- Aim of the exercise: An exact transcription of all the entries is needed; pictures stay out.

- Transcribed page contents:
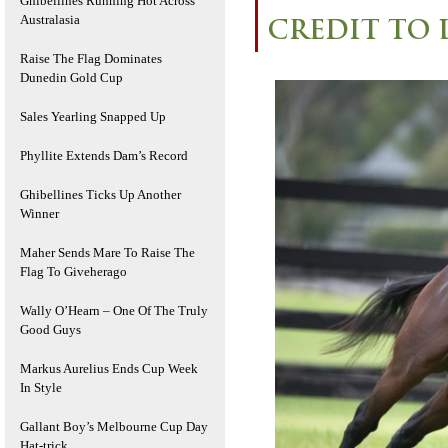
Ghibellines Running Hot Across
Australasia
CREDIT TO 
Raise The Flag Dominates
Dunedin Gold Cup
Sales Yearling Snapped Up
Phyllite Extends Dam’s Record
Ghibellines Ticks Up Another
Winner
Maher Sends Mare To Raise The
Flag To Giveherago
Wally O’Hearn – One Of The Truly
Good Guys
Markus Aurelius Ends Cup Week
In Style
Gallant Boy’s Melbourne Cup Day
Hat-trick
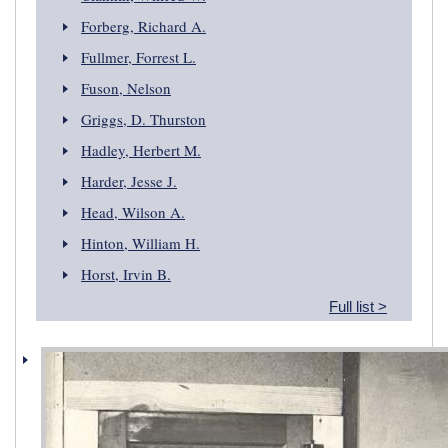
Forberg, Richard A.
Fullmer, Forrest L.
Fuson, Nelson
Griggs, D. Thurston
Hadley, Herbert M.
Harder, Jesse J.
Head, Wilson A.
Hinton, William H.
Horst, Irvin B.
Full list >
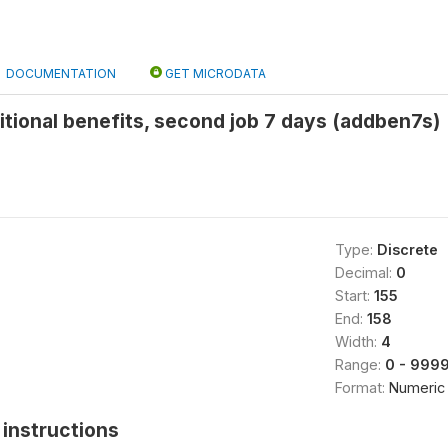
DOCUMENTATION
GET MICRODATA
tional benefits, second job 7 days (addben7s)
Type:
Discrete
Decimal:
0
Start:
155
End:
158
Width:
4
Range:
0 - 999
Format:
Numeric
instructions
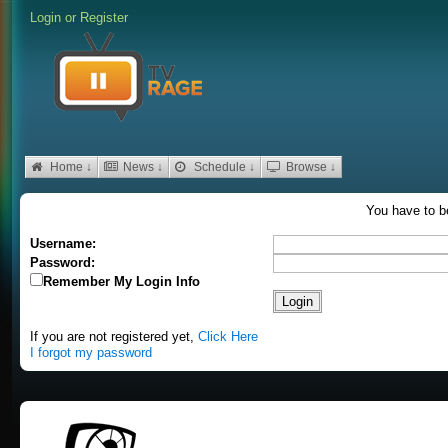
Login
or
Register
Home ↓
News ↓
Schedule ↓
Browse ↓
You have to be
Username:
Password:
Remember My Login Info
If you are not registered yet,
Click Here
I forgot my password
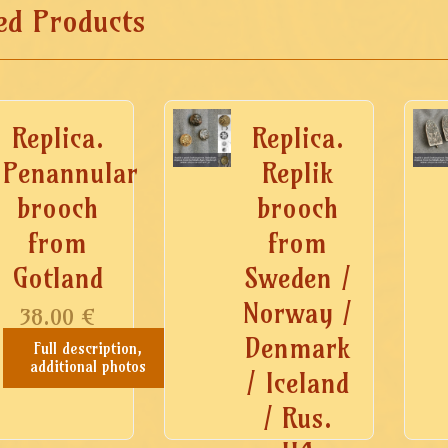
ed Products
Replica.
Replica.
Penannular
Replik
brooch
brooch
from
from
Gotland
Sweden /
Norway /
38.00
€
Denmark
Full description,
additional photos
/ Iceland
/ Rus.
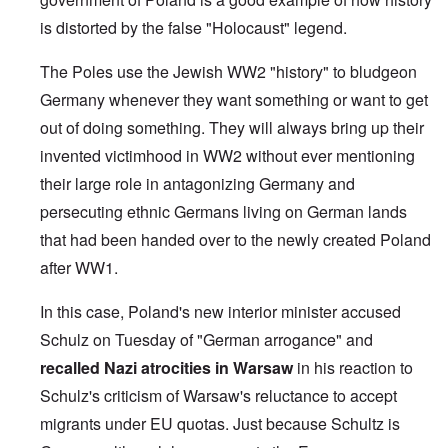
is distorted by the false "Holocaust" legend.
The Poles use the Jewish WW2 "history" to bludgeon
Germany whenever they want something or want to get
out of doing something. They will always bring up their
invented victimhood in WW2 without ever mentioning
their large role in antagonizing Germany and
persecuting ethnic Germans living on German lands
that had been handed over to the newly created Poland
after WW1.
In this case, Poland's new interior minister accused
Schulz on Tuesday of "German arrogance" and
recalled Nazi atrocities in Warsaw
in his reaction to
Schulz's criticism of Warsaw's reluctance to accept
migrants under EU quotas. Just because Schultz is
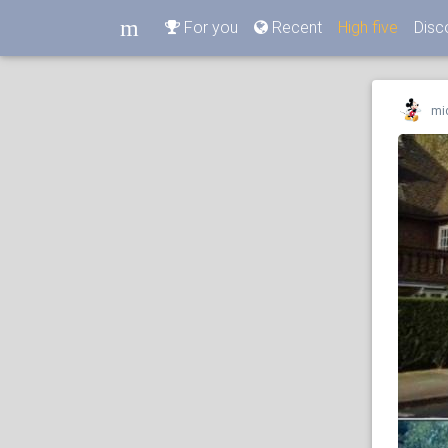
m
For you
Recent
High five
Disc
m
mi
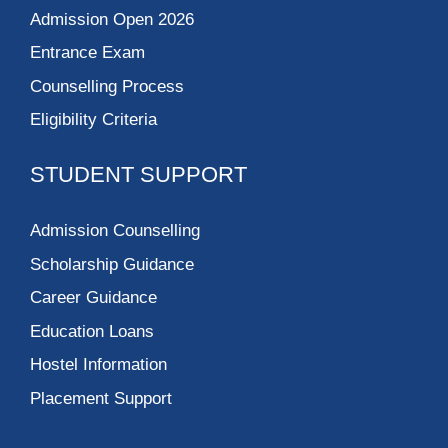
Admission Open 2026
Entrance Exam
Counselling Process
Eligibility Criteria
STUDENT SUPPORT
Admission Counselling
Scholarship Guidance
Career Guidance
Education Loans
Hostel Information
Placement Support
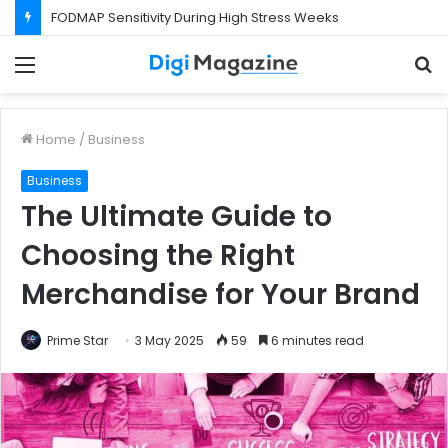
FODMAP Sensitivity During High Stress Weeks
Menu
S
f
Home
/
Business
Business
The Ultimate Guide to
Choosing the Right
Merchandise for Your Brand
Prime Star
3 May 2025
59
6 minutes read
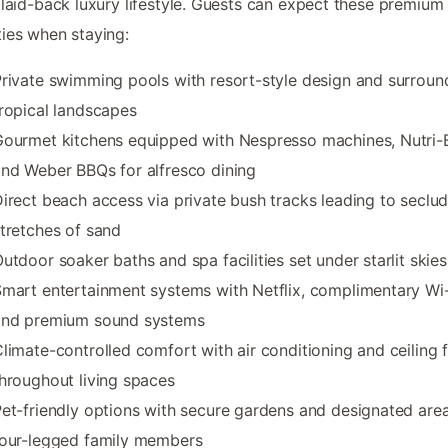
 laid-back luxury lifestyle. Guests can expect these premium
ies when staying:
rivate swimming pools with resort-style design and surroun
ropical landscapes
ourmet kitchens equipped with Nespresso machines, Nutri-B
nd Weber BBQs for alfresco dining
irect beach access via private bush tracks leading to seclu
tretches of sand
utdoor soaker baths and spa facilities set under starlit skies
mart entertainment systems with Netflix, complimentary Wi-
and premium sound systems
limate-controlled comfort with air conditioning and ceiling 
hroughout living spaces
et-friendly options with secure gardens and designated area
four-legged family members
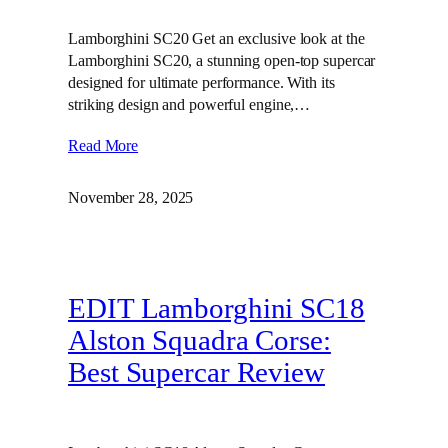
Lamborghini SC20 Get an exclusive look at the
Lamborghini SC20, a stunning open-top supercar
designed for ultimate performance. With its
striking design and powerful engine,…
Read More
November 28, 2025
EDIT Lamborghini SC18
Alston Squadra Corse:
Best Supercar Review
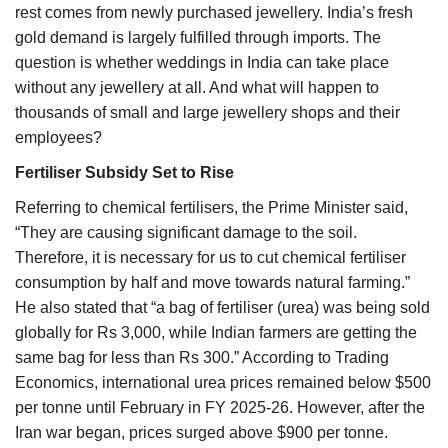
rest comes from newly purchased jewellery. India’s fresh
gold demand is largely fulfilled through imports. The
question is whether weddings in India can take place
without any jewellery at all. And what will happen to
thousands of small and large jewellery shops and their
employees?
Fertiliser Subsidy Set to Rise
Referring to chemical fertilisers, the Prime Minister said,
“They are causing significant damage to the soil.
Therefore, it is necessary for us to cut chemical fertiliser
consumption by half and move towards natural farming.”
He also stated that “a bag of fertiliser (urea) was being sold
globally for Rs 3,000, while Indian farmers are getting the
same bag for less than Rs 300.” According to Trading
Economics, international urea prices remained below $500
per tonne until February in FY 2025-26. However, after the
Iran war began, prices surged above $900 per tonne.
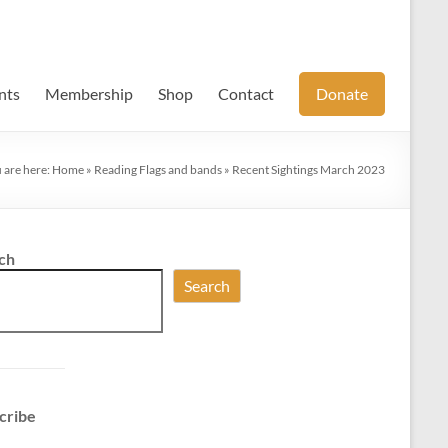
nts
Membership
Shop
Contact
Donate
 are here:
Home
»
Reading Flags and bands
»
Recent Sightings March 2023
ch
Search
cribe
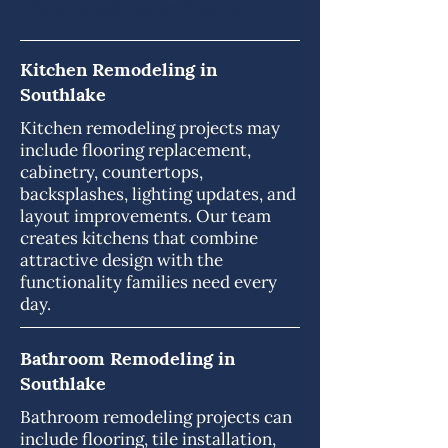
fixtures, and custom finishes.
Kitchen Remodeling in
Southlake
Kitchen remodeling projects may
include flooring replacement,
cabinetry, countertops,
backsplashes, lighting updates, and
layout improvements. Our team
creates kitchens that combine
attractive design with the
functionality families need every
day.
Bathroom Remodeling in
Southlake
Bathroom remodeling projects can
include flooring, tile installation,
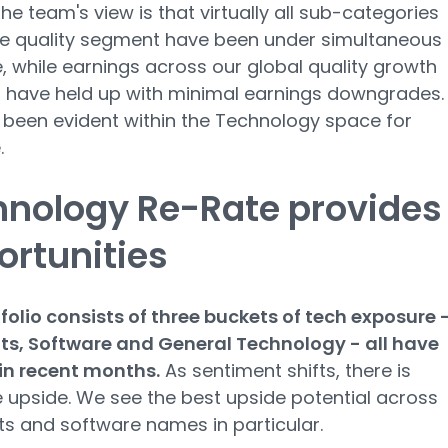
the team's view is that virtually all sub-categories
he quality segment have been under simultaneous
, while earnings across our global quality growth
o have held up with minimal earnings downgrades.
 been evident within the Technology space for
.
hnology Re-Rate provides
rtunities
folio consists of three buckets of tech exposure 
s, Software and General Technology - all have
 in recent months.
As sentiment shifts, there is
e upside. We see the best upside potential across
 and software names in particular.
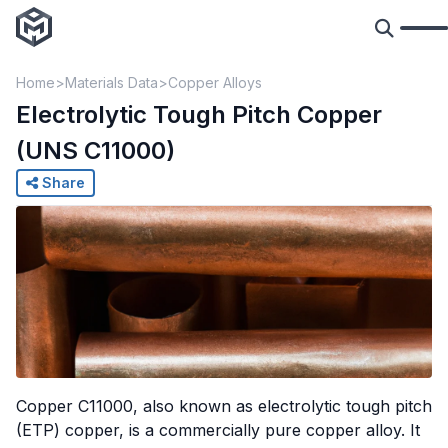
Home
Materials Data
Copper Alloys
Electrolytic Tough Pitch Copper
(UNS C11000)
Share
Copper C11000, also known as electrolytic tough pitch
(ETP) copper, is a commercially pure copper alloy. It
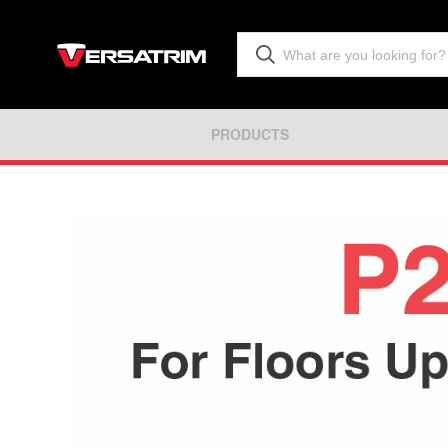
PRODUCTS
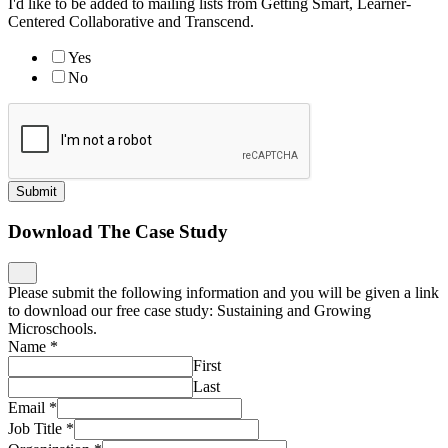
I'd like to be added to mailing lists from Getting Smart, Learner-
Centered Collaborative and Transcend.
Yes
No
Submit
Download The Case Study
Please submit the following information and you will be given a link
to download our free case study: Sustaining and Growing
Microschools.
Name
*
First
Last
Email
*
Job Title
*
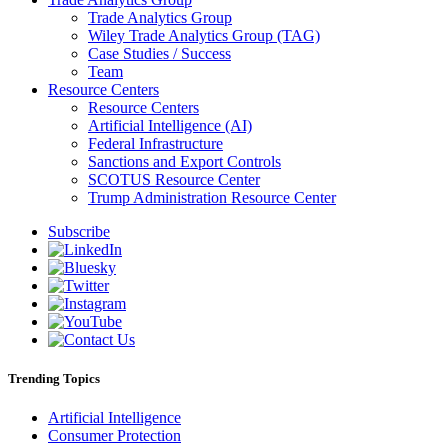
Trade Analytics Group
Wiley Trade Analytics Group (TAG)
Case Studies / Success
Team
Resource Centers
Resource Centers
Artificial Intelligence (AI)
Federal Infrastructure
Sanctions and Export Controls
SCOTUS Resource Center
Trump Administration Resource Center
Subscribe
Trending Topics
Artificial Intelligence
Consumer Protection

- Written reply:
Ghibellines Running Hot Across
Australasia
CREDIT TO 
Raise The Flag Dominates
Dunedin Gold Cup
Sales Yearling Snapped Up
Phyllite Extends Dam’s Record
Ghibellines Ticks Up Another
Winner
Maher Sends Mare To Raise The
Flag To Giveherago
Wally O’Hearn – One Of The Truly
Good Guys
Markus Aurelius Ends Cup Week
In Style
Gallant Boy’s Melbourne Cup Day
Hat-trick
Forberg, Richard A.
Fullmer, Forrest L.
Fuson, Nelson
Griggs, D. Thurston
Hadley, Herbert M.
Harder, Jesse J.
Head, Wilson A.
Hinton, William H.
Horst, Irvin B.
Full list >
DOCUMENTATION
GET MICRODATA
tional benefits, second job 7 days (addben7s)
Type:
Discrete
Decimal:
0
Start:
155
End:
158
Width:
4
Range:
0 - 999
Format:
Numeric
instructions
Login
or
Register
Home ↓
News ↓
Schedule ↓
Browse ↓
You have to be
Username:
Password:
Remember My Login Info
If you are not registered yet,
Click Here
I forgot my password
ed Products
Replica.
Replica.
Penannular
Replik
brooch
brooch
from
from
Gotland
Sweden /
Norway /
38.00
€
Denmark
Full description,
additional photos
/ Iceland
/ Rus.
is distorted by the false "Holocaust" legend.
The Poles use the Jewish WW2 "history" to bludgeon
Germany whenever they want something or want to get
out of doing something. They will always bring up their
invented victimhood in WW2 without ever mentioning
their large role in antagonizing Germany and
persecuting ethnic Germans living on German lands
that had been handed over to the newly created Poland
after WW1.
In this case, Poland's new interior minister accused
Schulz on Tuesday of "German arrogance" and
recalled Nazi atrocities in Warsaw
in his reaction to
Schulz's criticism of Warsaw's reluctance to accept
migrants under EU quotas. Just because Schultz is
m
For you
Recent
High five
Disc
m
mi
Admission Open 2026
Entrance Exam
Counselling Process
Eligibility Criteria
STUDENT SUPPORT
Admission Counselling
Scholarship Guidance
Career Guidance
Education Loans
Hostel Information
Placement Support
FODMAP Sensitivity During High Stress Weeks
Menu
S
f
Home
/
Business
Business
The Ultimate Guide to
Choosing the Right
Merchandise for Your Brand
Prime Star
3 May 2025
59
6 minutes read
 laid-back luxury lifestyle. Guests can expect these premium
ies when staying:
rivate swimming pools with resort-style design and surroun
ropical landscapes
ourmet kitchens equipped with Nespresso machines, Nutri-B
nd Weber BBQs for alfresco dining
irect beach access via private bush tracks leading to seclu
tretches of sand
utdoor soaker baths and spa facilities set under starlit skies
mart entertainment systems with Netflix, complimentary Wi-
and premium sound systems
limate-controlled comfort with air conditioning and ceiling 
hroughout living spaces
et-friendly options with secure gardens and designated area
four-legged family members
Lamborghini SC20 Get an exclusive look at the
Lamborghini SC20, a stunning open-top supercar
designed for ultimate performance. With its
striking design and powerful engine,…
Read More
November 28, 2025
EDIT Lamborghini SC18
Alston Squadra Corse:
Best Supercar Review
rest comes from newly purchased jewellery. India’s fresh
gold demand is largely fulfilled through imports. The
question is whether weddings in India can take place
without any jewellery at all. And what will happen to
thousands of small and large jewellery shops and their
employees?
Fertiliser Subsidy Set to Rise
Referring to chemical fertilisers, the Prime Minister said,
“They are causing significant damage to the soil.
Therefore, it is necessary for us to cut chemical fertiliser
consumption by half and move towards natural farming.”
He also stated that “a bag of fertiliser (urea) was being sold
globally for Rs 3,000, while Indian farmers are getting the
same bag for less than Rs 300.” According to Trading
Economics, international urea prices remained below $500
per tonne until February in FY 2025-26. However, after the
Iran war began, prices surged above $900 per tonne.
nts
Membership
Shop
Contact
Donate
 are here:
Home
»
Reading Flags and bands
»
Recent Sightings March 2023
ch
Search
cribe
fixtures, and custom finishes.
Kitchen Remodeling in
Southlake
Kitchen remodeling projects may
include flooring replacement,
cabinetry, countertops,
backsplashes, lighting updates, and
layout improvements. Our team
creates kitchens that combine
attractive design with the
functionality families need every
day.
Bathroom Remodeling in
Southlake
Bathroom remodeling projects can
include flooring, tile installation,
the team's view is that virtually all sub-categories
he quality segment have been under simultaneous
, while earnings across our global quality growth
o have held up with minimal earnings downgrades.
 been evident within the Technology space for
.
hnology Re-Rate provides
rtunities
folio consists of three buckets of tech exposure 
s, Software and General Technology - all have
 in recent months.
As sentiment shifts, there is
e upside. We see the best upside potential across
 and software names in particular.
Home
Materials Data
Copper Alloys
Electrolytic Tough Pitch Copper
(UNS C11000)
Share
Copper C11000, also known as electrolytic tough pitch
(ETP) copper, is a commercially pure copper alloy. It
PRODUCTS
I'd like to be added to mailing lists from Getting Smart, Learner-
Centered Collaborative and Transcend.
Yes
No
Submit
Download The Case Study
Please submit the following information and you will be given a link
to download our free case study: Sustaining and Growing
Microschools.
Name
*
First
Last
Email
*
Job Title
*
Trade Analytics Group
Wiley Trade Analytics Group (TAG)
Case Studies / Success
Team
Resource Centers
Resource Centers
Artificial Intelligence (AI)
Federal Infrastructure
Sanctions and Export Controls
SCOTUS Resource Center
Trump Administration Resource Center
Subscribe
Trending Topics
Artificial Intelligence
Consumer Protection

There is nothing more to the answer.